If values in the table are inserted by omitting the SERIAL filed, PostgreSQL will automatically insert appropriate value in the field and increment sequence value. In the example below table Events has event_id as serial primary key:
insert into public.events (event_type, name, description, action) values (0, 'De-energize line', 'Opis 20', 'Bla bla bla');
It is not necessary to have field
event_id specified in Insert statement; field will be correctly populated with next sequence value and sequence will be incremented. However, if the
event_id field is explicitly specified, sequence will not be changed no matter what value is inserted – this is obviously by design.
This can lead to a problems. Consider thethe situation where next sequence value is 3 and the statement below is issued:
insert into public.events (event_id, event_type, name, description, action) values (3, 0, 'De-energize line', 'Opis 20', 'Bla bla bla');
Sequence will remain on the value 3 and thus be out of sync with the table SERIAL field. Next insert without event_id specified will result in “Duplicate key error”, becuase PostgreSQL will try to use next value found in sequence.

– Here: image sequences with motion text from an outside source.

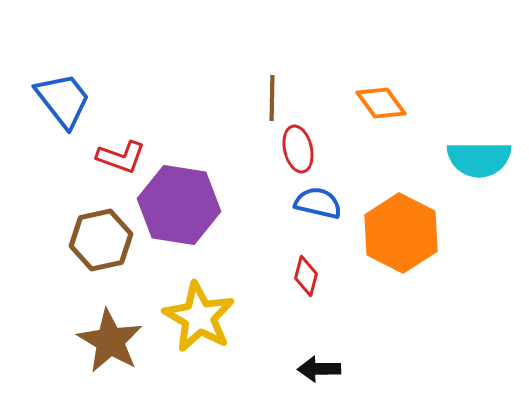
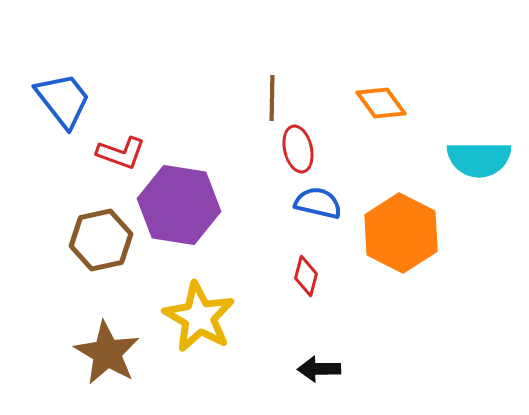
red L-shape: moved 4 px up
brown star: moved 3 px left, 12 px down
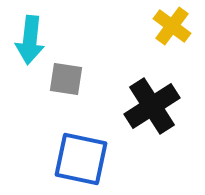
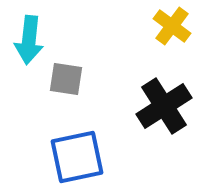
cyan arrow: moved 1 px left
black cross: moved 12 px right
blue square: moved 4 px left, 2 px up; rotated 24 degrees counterclockwise
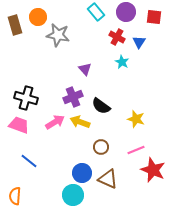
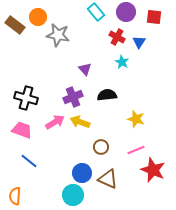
brown rectangle: rotated 36 degrees counterclockwise
black semicircle: moved 6 px right, 11 px up; rotated 138 degrees clockwise
pink trapezoid: moved 3 px right, 5 px down
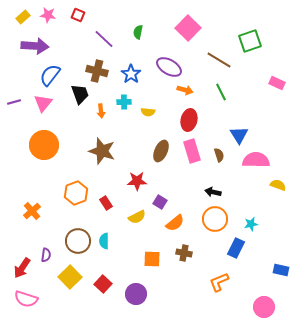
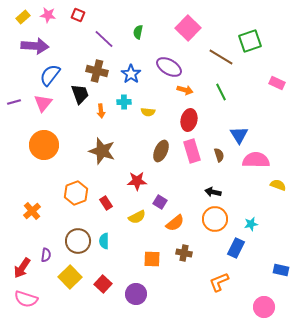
brown line at (219, 60): moved 2 px right, 3 px up
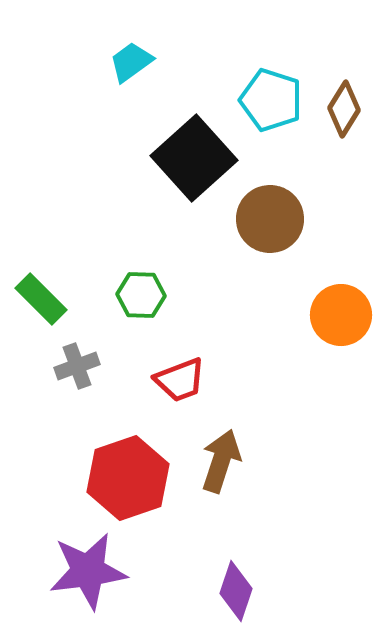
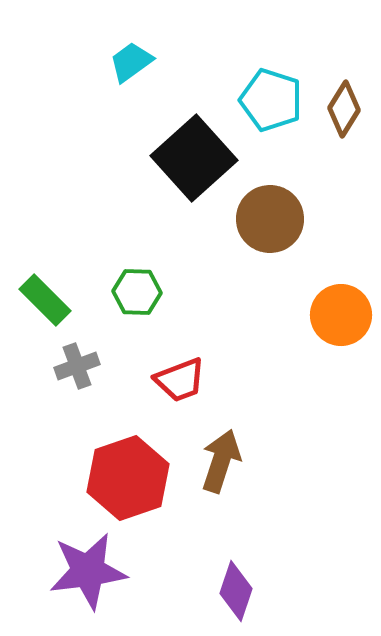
green hexagon: moved 4 px left, 3 px up
green rectangle: moved 4 px right, 1 px down
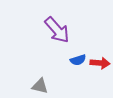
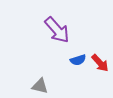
red arrow: rotated 42 degrees clockwise
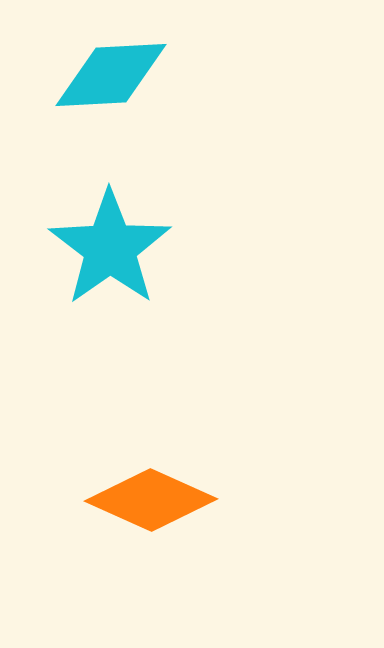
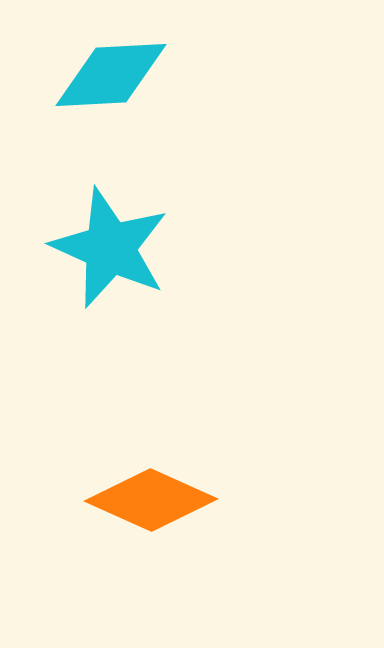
cyan star: rotated 13 degrees counterclockwise
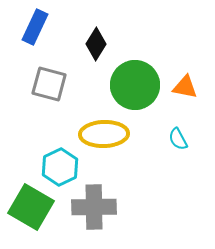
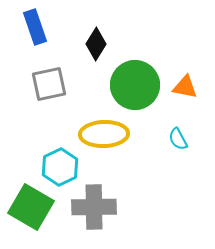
blue rectangle: rotated 44 degrees counterclockwise
gray square: rotated 27 degrees counterclockwise
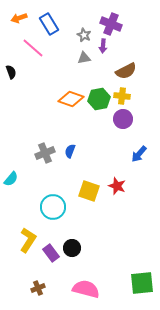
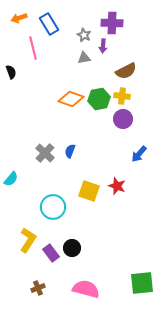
purple cross: moved 1 px right, 1 px up; rotated 20 degrees counterclockwise
pink line: rotated 35 degrees clockwise
gray cross: rotated 24 degrees counterclockwise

This error can be remediated by issuing statement below:
SELECT setval('events_event_id_seq', (SELECT MAX(event_id) FROM events)+1);
Sequence names and values can be found in
pgAdmin, under “Sequences” key in schema tree.
It is recommended not to mix automatic generation of SERIAL values and explicit setting of SERIAL field. One exception to this rule is bulk imports, which must be followed by syncing sequences.